# Plumbing sizes, i'm confused



## NorthernSky (1 May 2021)

i need a 25mm fibre washer for my shower. 25mm is the outside diameter
everything to do with plumbing seems to be in Inches. 
now to me 25mm is equal to 1"

why is this chart telling me 1" is 30mm? (seller on ebay)

is plumbing measured by the INSIDE diameter? 
in that case i'm going to need the 3/4" washer, bit confuddled 
also what is CTC


----------



## fossyant (1 May 2021)

Its 25mm, not 30.


----------



## Ian H (1 May 2021)

Imperial pipe was measured internally. Metric pipe is measured externally.


----------



## sleuthey (1 May 2021)




----------



## battered (1 May 2021)

As others have said, imperial pipe measurements are internal diameter of the pipe. You should try working in dairies, a 1" pipe fitting needs a spanner with an opening about 2" across .


----------



## neil_merseyside (1 May 2021)

As above about imperial measurements being internal diameter of pipes. For a shower union a bath tap fibre washer is usually needed (nom. 3/4") and that will measure a gnat's nudge under 25mm when new and dry, so will be around 25mm when splayed, and wet.


----------



## NorthernSky (10 May 2021)

hey folks, follow up to this. now i know the size i need can someone tell me what washer type i need.
i bought these from screwfix ( https://www.screwfix.com/p/arctic-products-flexible-tap-connector-washers-10-pack/5547j ) but they have a hard surface. when installed it just leaks.
it's like the intact washer is a softer type that has expanded and filled the gap?
i have this mixer unit. it's the washer that sits at the cold inlet on the wall
https://www.idealstandard.co.uk/products/catalog/showering/mixer-packs/a4741


----------



## neil_merseyside (10 May 2021)

Fibre washers are meant to swell and seal, but only the bit nearest the water actually swells the rest stays pretty much dry under compression from the joint, the joint isn't twisted/distorted is it?


----------



## NorthernSky (10 May 2021)

neil_merseyside said:


> Fibre washers are meant to swell and seal, but only the bit nearest the water actually swells the rest stays pretty much dry under compression from the joint, the joint isn't twisted/distorted is it?

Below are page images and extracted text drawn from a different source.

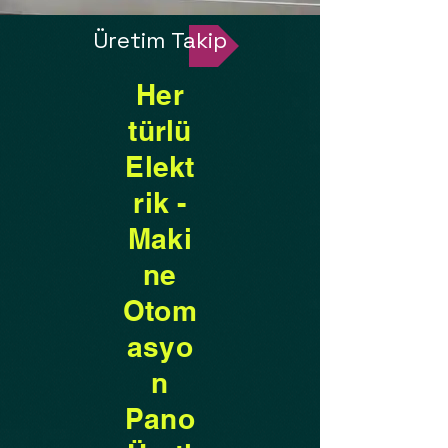
Üretim Takip
Her
türlü
Elekt
rik -
Maki
ne
Otom
asyo
n
Pano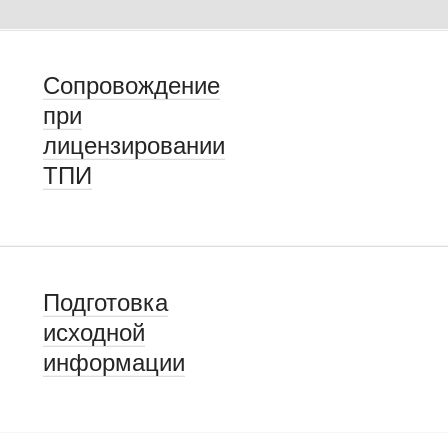
Сопровождение
при
лицензировании
ТПИ
Подготовка
исходной
информации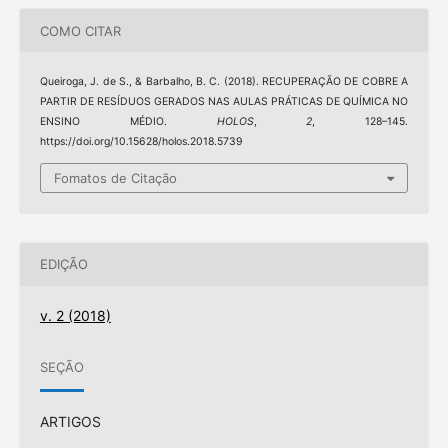
COMO CITAR
Queiroga, J. de S., & Barbalho, B. C. (2018). RECUPERAÇÃO DE COBRE A
PARTIR DE RESÍDUOS GERADOS NAS AULAS PRÁTICAS DE QUÍMICA NO
ENSINO MÉDIO.
HOLOS
,
2
, 128–145.
https://doi.org/10.15628/holos.2018.5739
Fomatos de Citação
EDIÇÃO
v. 2 (2018)
SEÇÃO
ARTIGOS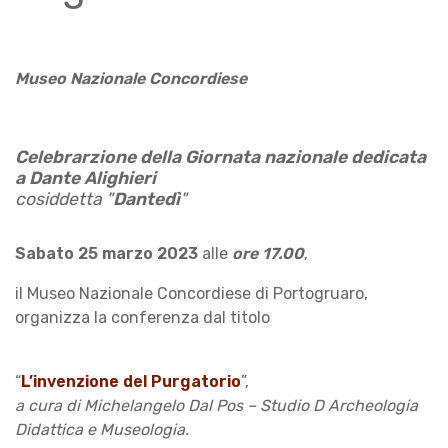
Museo Nazionale Concordiese
Celebrarzione della Giornata nazionale dedicata
a Dante Alighieri
cosiddetta "
Dantedì
"
Sabato
25 marzo
2023
alle
ore 17.00
,
il Museo Nazionale Concordiese di Portogruaro,
organizza la conferenza dal titolo
“
L’invenzione del Purgatorio
”,
a cura di Michelangelo Dal Pos – Studio D Archeologia
Didattica e Museologia.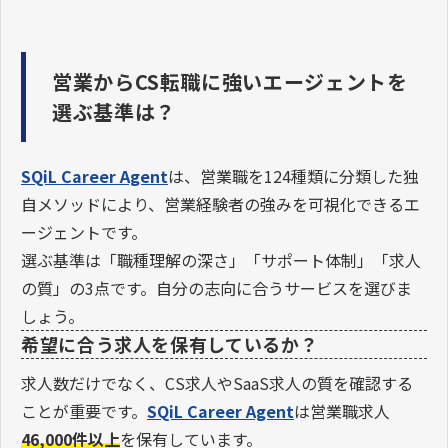
営業からCS転職に強いエージェントを
選ぶ基準は？
SQiL Career Agent
は、営業職を124種類に分類した独
自メソッドにより、営業経験者の強みを可視化できるエ
ージェントです。
選ぶ基準は「職種理解の深さ」「サポート体制」「求人
の質」の3点です。自分の志向に合うサービスを選びま
しょう。
希望に合う求人を保有しているか？
求人数だけでなく、CS求人やSaaS求人の質を確認する
ことが重要です。
SQiL Career Agent
は営業職求人
46,000件以上
を保有しています。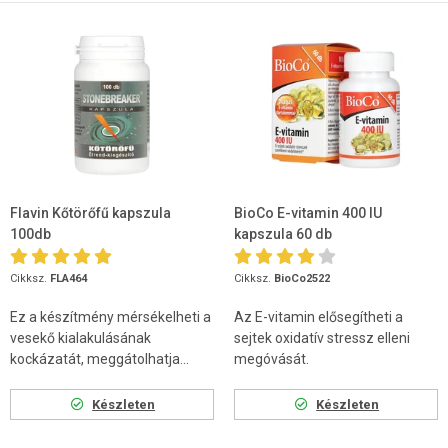
Flavin Kőtörőfű kapszula
BioCo E-vitamin 400 IU
100db
kapszula 60 db
Cikksz.
FLA464
Cikksz.
BioCo2522
Ez a készítmény mérsékelheti a
Az E-vitamin elősegítheti a
vesekő kialakulásának
sejtek oxidatív stressz elleni
kockázatát, meggátolhatja...
megóvását.
Készleten
Készleten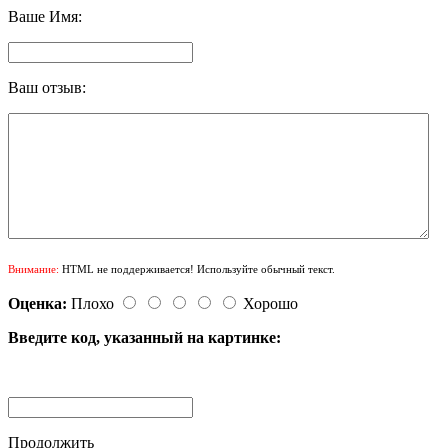
Ваше Имя:
Ваш отзыв:
Внимание:
HTML не поддерживается! Используйте обычный текст.
Оценка:
Плохо
Хорошо
Введите код, указанный на картинке:
Продолжить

thanks, yes i thought that what's meant to happen with them
the joint looks fine, i think it could more be the surface of those fibre washers i bought, they have like a shiny/hard surface before it gets to the fibre
was thinking i could sand that away and try it. failing that i may look some of the red fibre washers (similar to the one that's intact)
i take it fibre washers are widely common with plumbing? 
what about rubber washers, where would they be used more


----------



## neil_merseyside (10 May 2021)

Washing machine washers are 3/4" and rubber.


----------



## keithmac (11 May 2021)

Washing machine fittings contain the washer. A rubber washer will spread out sideways when squashed so not suitable for all applications.

Same as O rings.

Have you got a picture of the fitting?.


----------



## NorthernSky (12 May 2021)

yes will grab a pic when i can
ironically it's not leaking as bad just at the moment, since i've had it off and put it back on last time
will be worth having a spare though


----------



## Pale Rider (12 May 2021)

NorthernSky said:


> yes will grab a pic when i can
> ironically it's not leaking as bad just at the moment, since i've had it off and put it back on last time
> will be worth having a spare though



A couple of bodges/temporary/permanent fixes.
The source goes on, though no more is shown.